As the arm’s-length standard implies, analysts typically look to similar transactions between unrelated parties as a benchmark for assessing intercompany transactions. Virtually all of the transfer-pricing methods refer in some way to unrelated transactions as the basis for setting intercompany prices. The characteristics and incentives surrounding such unrelated transactions, as well as the profit derived from them by unrelated parties, provide a starting point for setting transfer prices that satisfy the arm’s-length standard.
Analysis of intercompany transactions and transfer prices requires developing an in-depth understanding of the functions performed and risks assumed by the different related entities. It also demands a detailed review of the markets in which the intercompany transactions take place.

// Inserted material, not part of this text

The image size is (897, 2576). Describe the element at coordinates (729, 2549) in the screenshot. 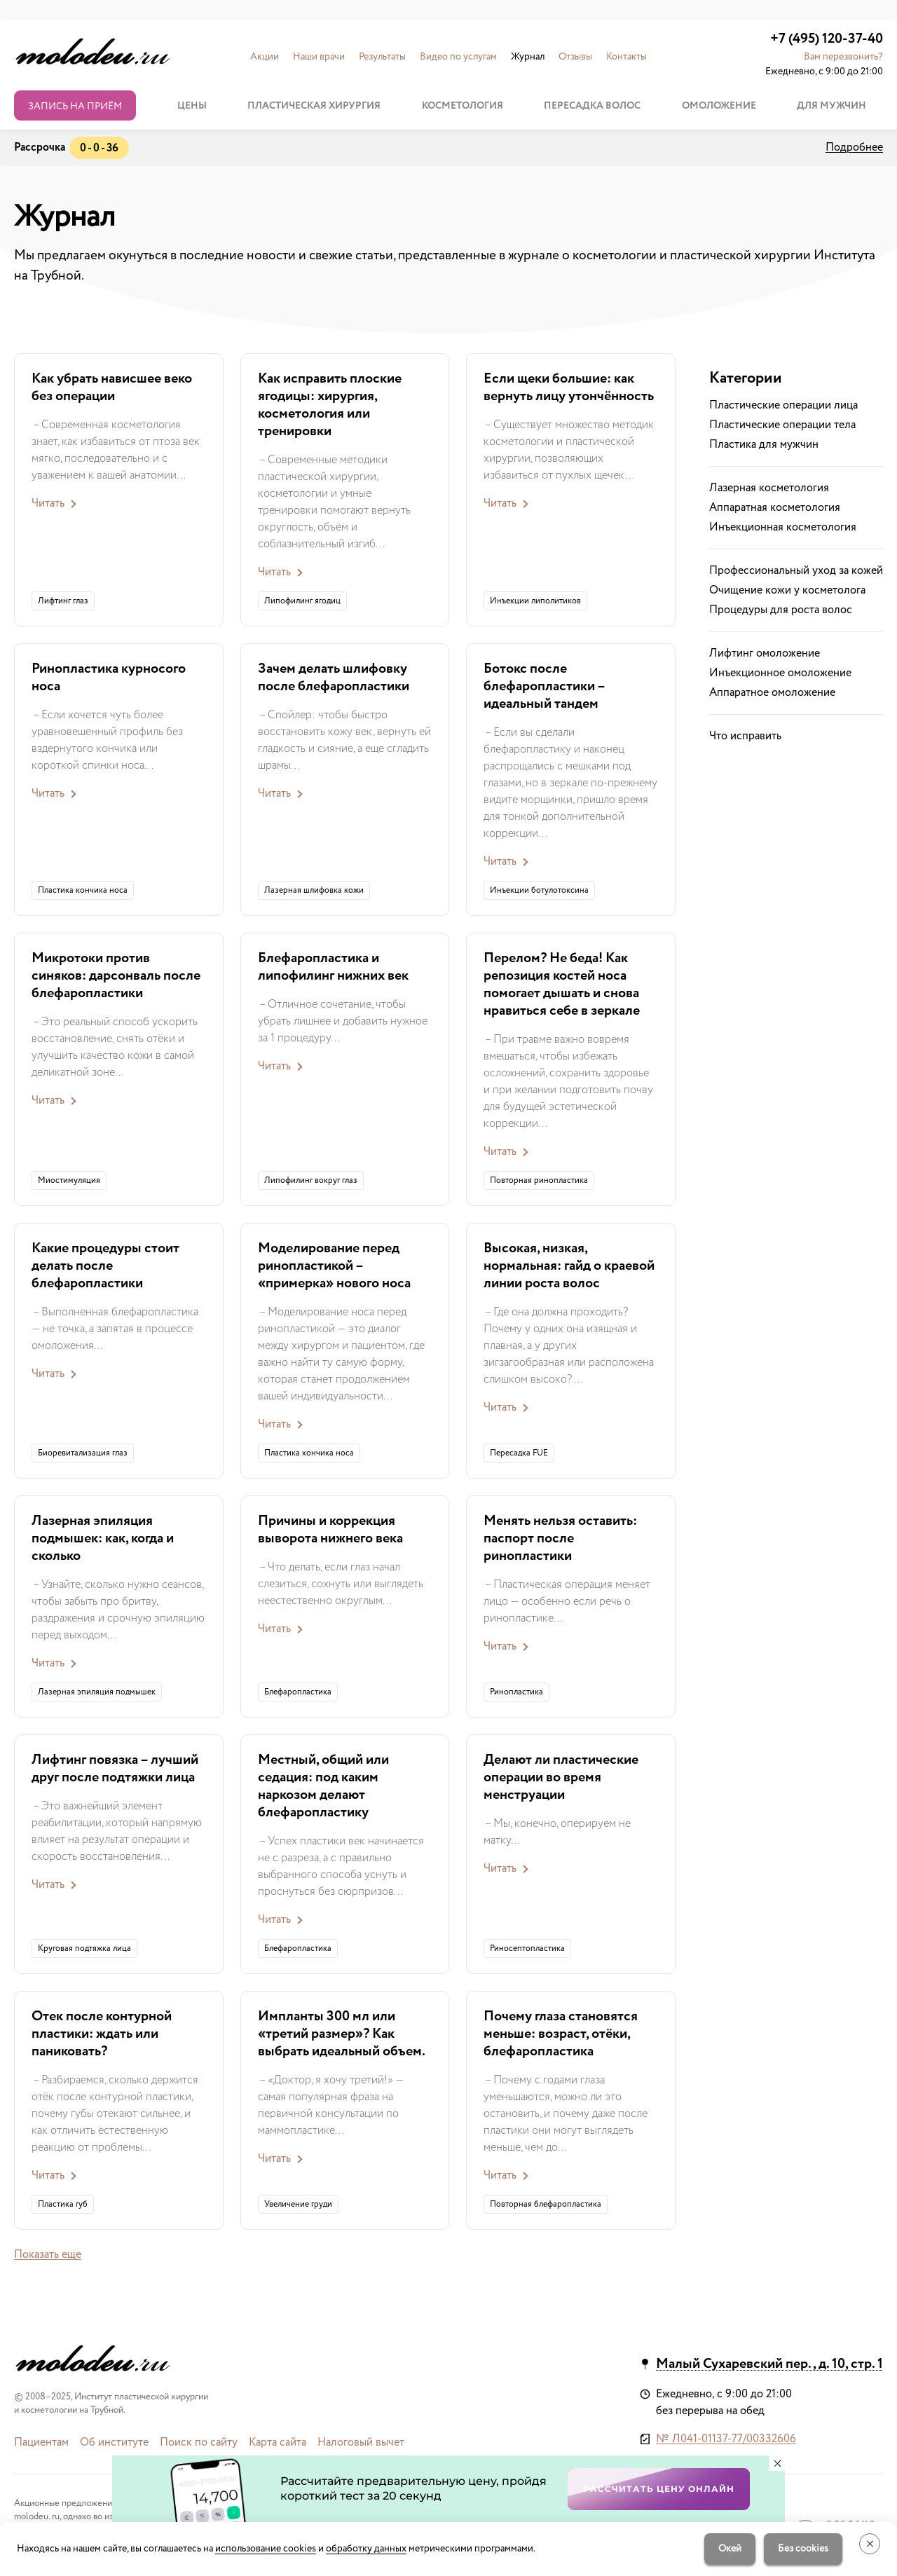 I see `Окей` at that location.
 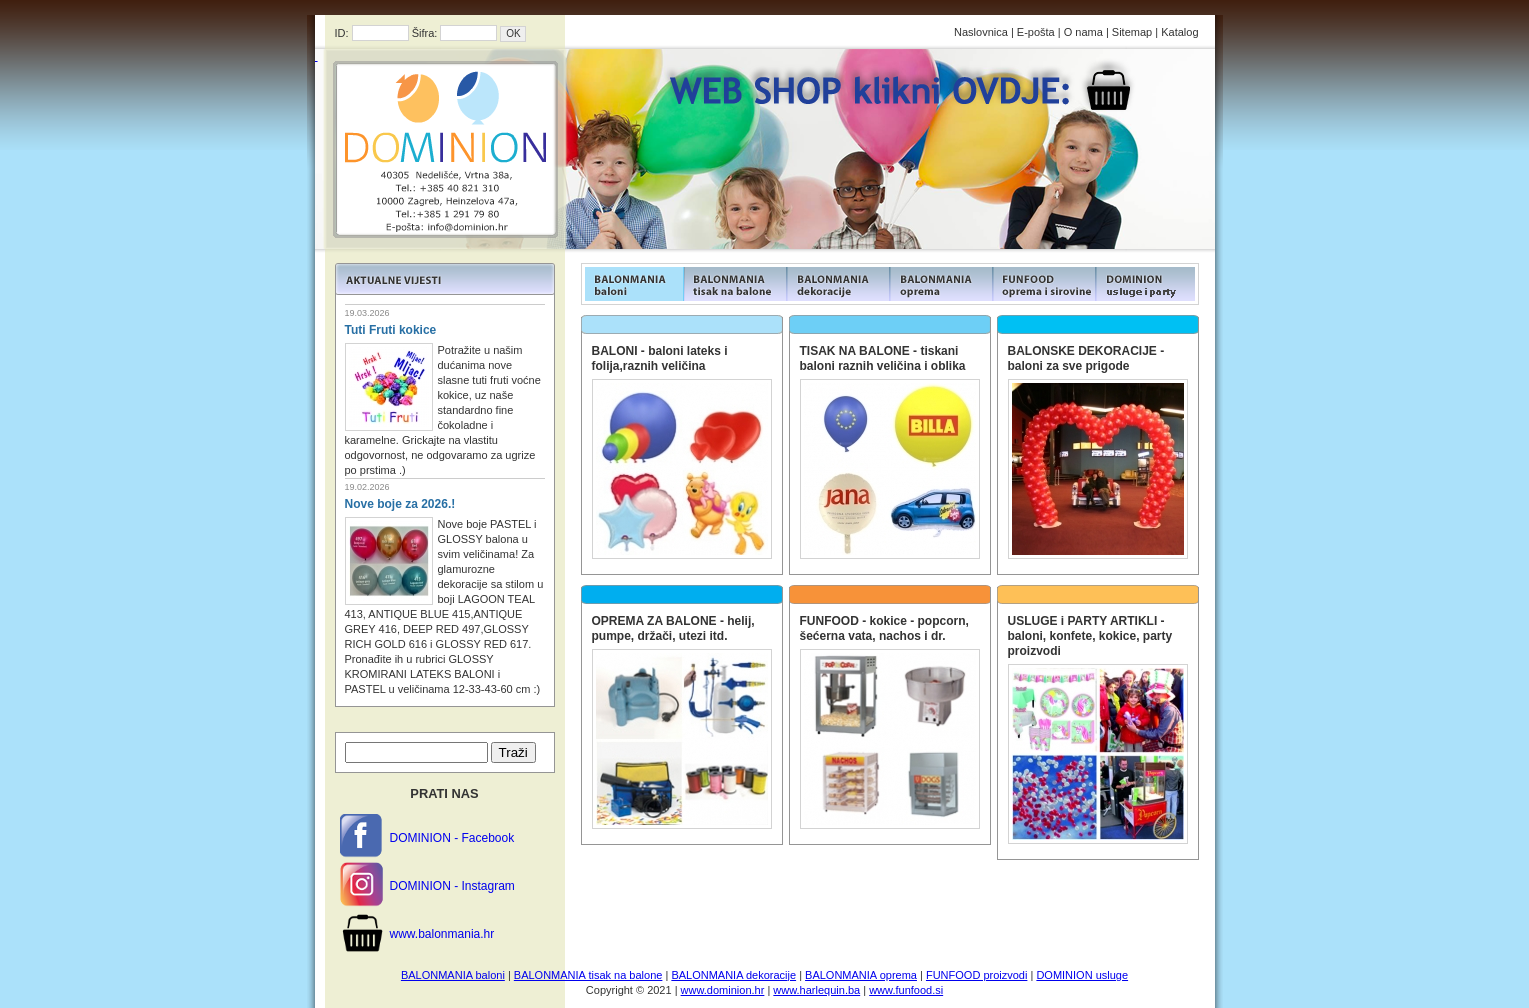 What do you see at coordinates (391, 330) in the screenshot?
I see `Tuti Fruti kokice` at bounding box center [391, 330].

This is true whether the product in question is a tangible good, an intangible piece of intellectual property, or an intercompany service.
EI economists are highly qualified to perform the kinds of analyses required to develop and support acceptable transfer prices. With their strong background in microeconomics and industrial organization, EI economists are experts in assessing the kinds of firm and market-specific factors that can affect transaction prices. EI economists have worked in a broad range of industries, and can apply that industry experience and knowledge to transfer-pricing analyses. Moreover, by working closely with clients, EI can develop transfer-pricing strategies that satisfy both corporate objectives and the relevant tax authorities.
EI economists have experience in all aspects of transfer-pricing analysis, from tax planning and developing global tax strategies, to assisting taxpayers under audit, to supporting clients facing litigation in Tax Court or other venues.